Many of you may have been keeping track of LB 373 as introduced in the Nebraska Legislature this term. LB 373 would have eliminated Nebraska’s capital gains exclusion for shareholders, reinstated Nebraska’s estate tax and generation-skipping transfer tax, reinstated Nebraska’s alternative minimum tax and prohibited new Nebraska Advantage applications after January 1, 2018, among other changes. In effect, this bill would have repealed many of the favorable tax changes which Nebraska has enacted over the past decade (and beyond). Nebraska adopted the capital gains exclusion for shareholders to incent shareholders of Nebraska based businesses, who received their stock while employed, to stay in Nebraska upon retirement. Nebraska was losing many of these residents to other states for tax reasons.

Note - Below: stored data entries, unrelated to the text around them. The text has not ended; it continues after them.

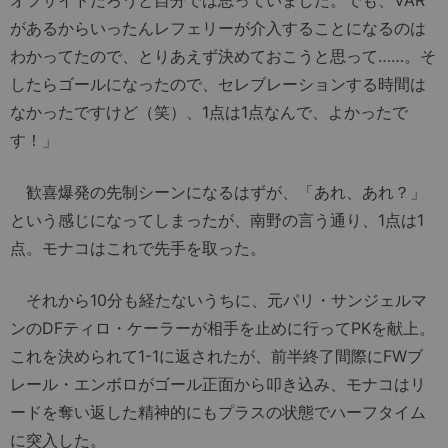
があるからいったんレフェリーが介入することになるのは
わかってたので、とりあえず決めておこうと思って……。そ
したらゴールになったので、セレブレーションする時間は
なかったですけど（笑）、1点は1点なんで、よかったで
す！」
歓喜爆発の先制シーンになるはずが、「あれ、あれ？」
という感じになってしまったが、南野の言う通り、1点は1
点。モナコはこれで先手を取った。
それから10分も経たないうちに、元パリ・サンジェルマ
ンのDFティロ・ケーラーが相手を止めに行ってPKを献上。
これを決められて1-1に返されたが、前半終了間際にFWブ
レール・エンボロがゴール正面から叩き込み、モナコはリ
ードを奪い返した精神的にもプラスの状態でハーフタイム
に突入した。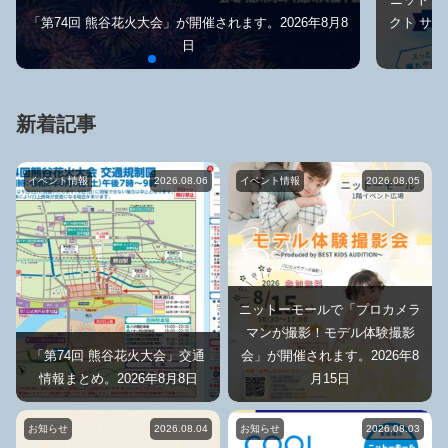
「第74回 熊谷花火大会」が開催されます。2026年8月8
クト サン
日
新着記事
イベント情報
2026.08.06
イベント情報
2026.08.05
ニットーモールで「プロカメラ
マンが撮影！モデル体験撮影
「第74回 熊谷花火大会」交通
会」が開催されます。2026年8
情報まとめ。2026年8月8日
月15日
お知らせ
2026.08.04
お知らせ
2026.08.03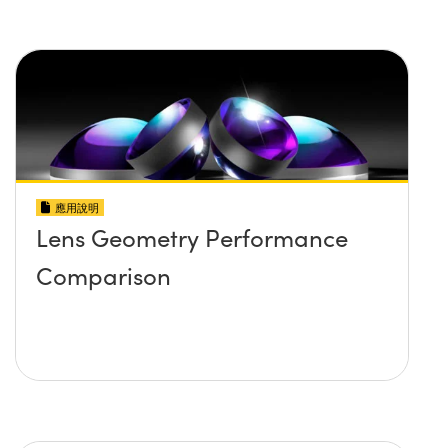
應用說明
Lens Geometry Performance
Comparison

Wisely, the Nebraska Legislature chose not to pass LB 373 during this legislative session. While LB 373 did not pass, this does not mean that Nebraska’s favorable tax rules, including Nebraska’s special capital gains exclusion and the Nebraska Advantage Act, are secure. The Department of Revenue, over the past several months, has been pushing a number of new legal theories that, in practice, reduce the value of many favorable provisions for Nebraska’s taxpayers. If you, or your client, have been affected by the Department’s tax positions, please contact a member of the McGrath North Tax Group to discuss this further.

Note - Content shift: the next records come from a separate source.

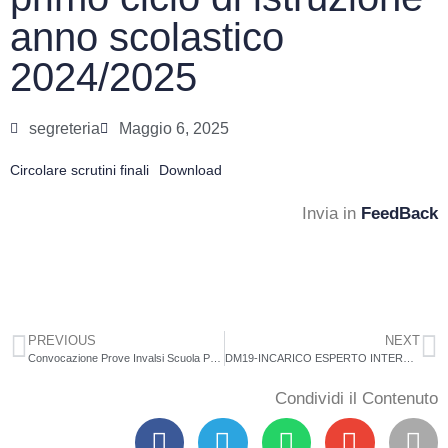
anno scolastico
2024/2025
segreteria
Maggio 6, 2025
Circolare scrutini finali
Download
Invia in
FeedBack
PREVIOUS
NEXT
Convocazione Prove Invalsi Scuola Primaria
DM19-INCARICO ESPERTO INTERNO LAROSA VINCENZO “L’ITALIANO E IL MIO FUTURO 2”
Condividi il Contenuto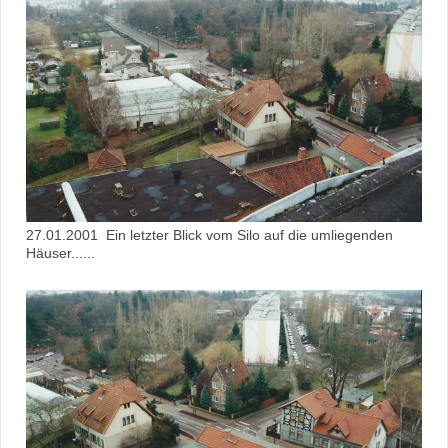
27.01.2001 Ein letzter Blick vom Silo auf die umliegenden
Häuser......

Nebraska Legislature Decides Not To Require Remote Sellers To Collect Nebraska Sales Tax

Another bill generating significant interest during this past legislative session was LB 44. This bill would have required remote sellers who do not have physical presence in Nebraska to collect and remit sales tax on purchases made by persons in Nebraska if the remote seller’s gross revenue in Nebraska exceeds $100,000 or the remote seller’s sales in the state comprise 200 or more separate transactions.

If a remote seller refused to collect Nebraska sales tax, the remote seller would have been subject to numerous notice and reporting requirements, including the filing of an annual statement for each purchaser showing the total amount paid for Nebraska purchases by such purchaser during the previous year. The bill also imposed penalties if a remote seller failed to provide the required notices and statements.

This bill attracted some national attention because it would have made Nebraska one of the first states to impose a sales tax collection or notification requirement on remote sellers. In fact, the Nebraska Attorney General issued a formal opinion which concluded that the sales tax collection obligation of this bill was unconstitutional. This bill also failed to pass during the 2017 legislative session.

While it did not pass, LB 44 highlights the need for companies that do business across state lines to be aware of the tax collection and reporting requirements in those states. Businesses don’t want to be surprised with a five or six figure (or more) tax bill from another state in later years. If you, or your client, has been selling in other states and has not confirmed compliance with the laws of those states, feel free to contact a member of the McGrath North Tax Group to discuss this further.

South Dakota Remote Seller Requirement Works Its Way Through The Courts

We had previously highlighted South Dakota’s remote seller requirement. In 2016, South Dakota passed a law which required any entity exceeding an annual sales threshold of $100,000 or making at least 200 separate sales in South Dakota to collect South Dakota sales tax. This was passed as a direct challenge to the U.S. Supreme Court decision in Quill Corp. v. North Dakota, which decision prohibited states from requiring remote sellers to collect sales tax. The South Dakota law also included a provision which precluded the state from enforcing the requirement until the legal issue was resolved.

On March 6, a South Dakota Circuit Court, on the authority of Quill, held that the law was unconstitutional and enjoined the state from enforcing the law. The court noted that it was not the place of a state circuit court to disregard a ruling from the U.S. Supreme Court. This decision paves the way for an appeal to South Dakota’s Supreme Court. We’ll plan to keep you informed of the developments regarding this law, since we realize that many Nebraska companies regularly sell into South Dakota.